- TASK GOAL -
Your answer is one number: the count of lines below that hold the word "origen".

**** MATERIAL TO PROCESS

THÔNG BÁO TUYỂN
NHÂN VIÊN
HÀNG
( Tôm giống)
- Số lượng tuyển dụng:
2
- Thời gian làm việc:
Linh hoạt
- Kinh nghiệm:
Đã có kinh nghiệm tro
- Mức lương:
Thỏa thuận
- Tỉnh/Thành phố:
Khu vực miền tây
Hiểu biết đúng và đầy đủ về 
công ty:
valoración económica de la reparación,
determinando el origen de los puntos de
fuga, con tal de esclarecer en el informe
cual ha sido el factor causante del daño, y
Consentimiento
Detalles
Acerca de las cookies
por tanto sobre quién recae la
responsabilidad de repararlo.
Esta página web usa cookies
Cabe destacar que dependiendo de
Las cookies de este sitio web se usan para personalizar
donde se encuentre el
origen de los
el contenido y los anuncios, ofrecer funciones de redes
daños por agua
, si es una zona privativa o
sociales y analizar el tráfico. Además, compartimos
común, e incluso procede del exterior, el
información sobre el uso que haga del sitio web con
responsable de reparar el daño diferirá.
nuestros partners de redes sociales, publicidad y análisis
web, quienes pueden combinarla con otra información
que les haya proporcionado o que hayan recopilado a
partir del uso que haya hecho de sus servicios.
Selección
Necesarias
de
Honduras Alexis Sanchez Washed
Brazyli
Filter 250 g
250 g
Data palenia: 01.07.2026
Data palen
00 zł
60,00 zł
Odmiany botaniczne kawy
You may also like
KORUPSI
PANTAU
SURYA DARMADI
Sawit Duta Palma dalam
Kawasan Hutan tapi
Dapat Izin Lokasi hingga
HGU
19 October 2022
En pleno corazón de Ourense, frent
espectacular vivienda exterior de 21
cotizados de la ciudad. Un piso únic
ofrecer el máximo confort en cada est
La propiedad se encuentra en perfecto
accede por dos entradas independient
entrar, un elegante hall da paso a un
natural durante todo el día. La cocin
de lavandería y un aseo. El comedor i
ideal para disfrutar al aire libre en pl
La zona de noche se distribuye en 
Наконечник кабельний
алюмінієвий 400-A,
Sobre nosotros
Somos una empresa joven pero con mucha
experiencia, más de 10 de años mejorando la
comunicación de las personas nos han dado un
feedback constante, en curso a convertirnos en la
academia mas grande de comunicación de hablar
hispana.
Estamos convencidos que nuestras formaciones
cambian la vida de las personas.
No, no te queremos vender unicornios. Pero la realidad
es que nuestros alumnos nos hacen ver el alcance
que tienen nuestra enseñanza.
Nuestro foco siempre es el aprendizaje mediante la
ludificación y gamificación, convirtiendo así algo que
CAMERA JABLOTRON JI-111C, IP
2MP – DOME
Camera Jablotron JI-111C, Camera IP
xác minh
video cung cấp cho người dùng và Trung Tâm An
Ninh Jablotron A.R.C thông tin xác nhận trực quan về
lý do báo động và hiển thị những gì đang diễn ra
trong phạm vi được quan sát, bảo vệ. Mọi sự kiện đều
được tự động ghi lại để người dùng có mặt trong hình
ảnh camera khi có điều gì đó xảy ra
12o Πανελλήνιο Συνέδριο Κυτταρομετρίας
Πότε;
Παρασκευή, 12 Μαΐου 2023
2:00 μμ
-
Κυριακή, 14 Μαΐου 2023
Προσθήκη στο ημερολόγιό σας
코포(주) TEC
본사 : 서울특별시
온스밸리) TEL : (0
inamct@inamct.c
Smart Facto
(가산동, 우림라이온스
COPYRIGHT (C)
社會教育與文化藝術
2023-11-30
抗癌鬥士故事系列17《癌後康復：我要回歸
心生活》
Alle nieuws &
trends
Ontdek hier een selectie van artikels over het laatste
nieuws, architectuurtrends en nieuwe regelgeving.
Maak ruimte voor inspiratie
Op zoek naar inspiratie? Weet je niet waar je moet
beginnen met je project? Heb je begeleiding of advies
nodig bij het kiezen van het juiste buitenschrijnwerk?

********
**** MATERIAL TO PROCESS

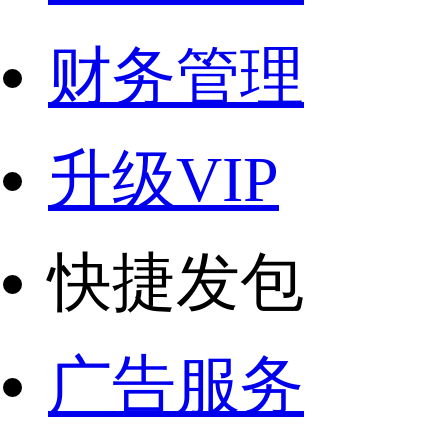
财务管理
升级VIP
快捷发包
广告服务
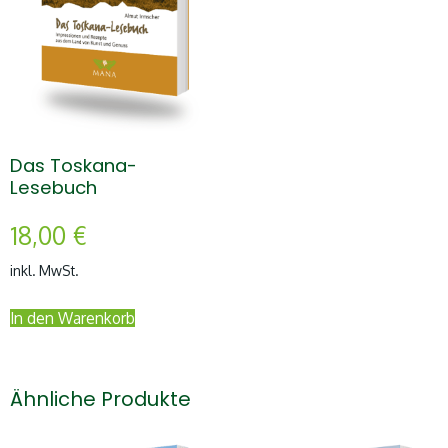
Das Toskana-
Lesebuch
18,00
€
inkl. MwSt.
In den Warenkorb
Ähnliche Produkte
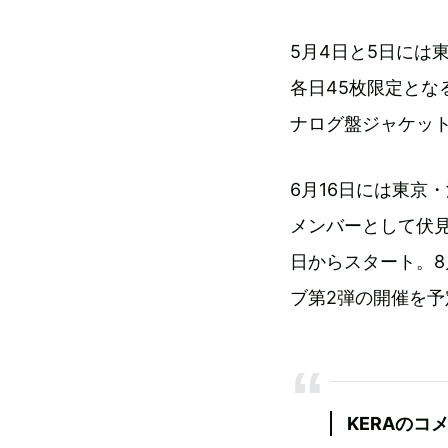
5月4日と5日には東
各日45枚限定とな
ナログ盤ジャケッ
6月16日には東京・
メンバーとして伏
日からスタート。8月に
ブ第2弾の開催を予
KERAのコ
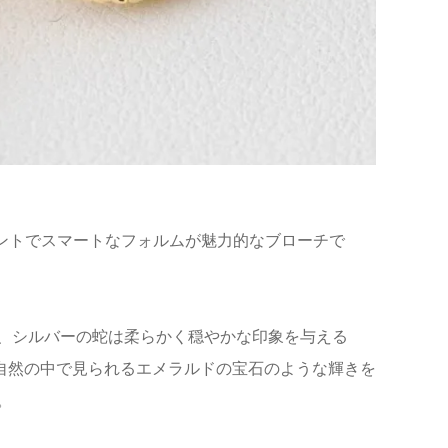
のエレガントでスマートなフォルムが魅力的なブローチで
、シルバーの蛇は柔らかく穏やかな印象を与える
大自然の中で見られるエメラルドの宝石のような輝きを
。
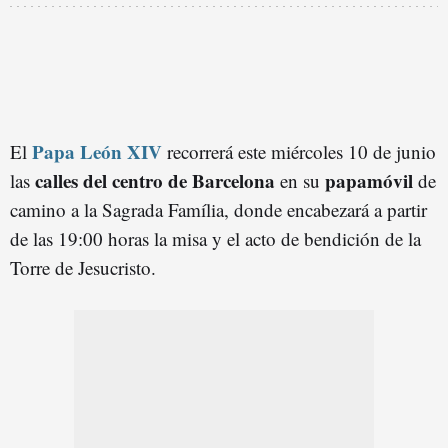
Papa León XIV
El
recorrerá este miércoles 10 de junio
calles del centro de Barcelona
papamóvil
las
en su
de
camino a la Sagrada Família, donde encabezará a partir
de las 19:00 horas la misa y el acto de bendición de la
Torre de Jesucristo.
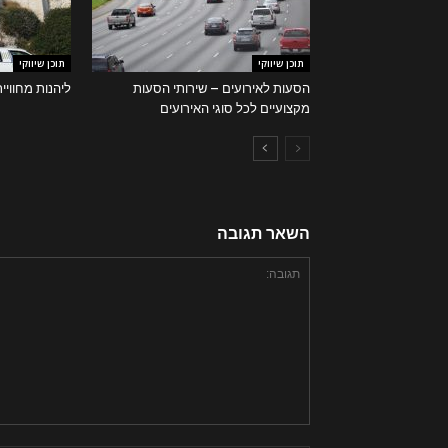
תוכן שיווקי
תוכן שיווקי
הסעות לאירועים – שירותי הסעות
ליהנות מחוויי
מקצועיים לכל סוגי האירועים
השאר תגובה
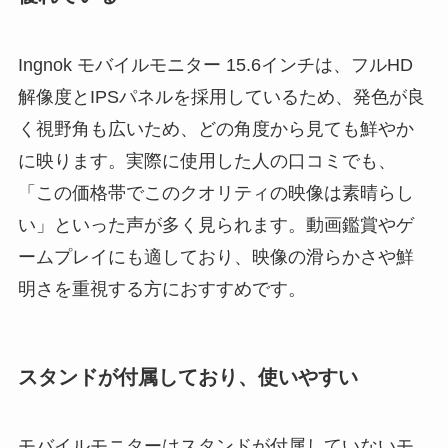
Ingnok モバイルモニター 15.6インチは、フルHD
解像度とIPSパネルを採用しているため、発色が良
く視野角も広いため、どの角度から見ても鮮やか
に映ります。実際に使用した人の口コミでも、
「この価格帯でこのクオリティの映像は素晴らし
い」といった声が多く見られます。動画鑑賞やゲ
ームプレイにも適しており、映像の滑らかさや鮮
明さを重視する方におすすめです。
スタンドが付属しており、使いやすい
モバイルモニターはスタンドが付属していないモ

********

- WRITTEN ANSWER -
2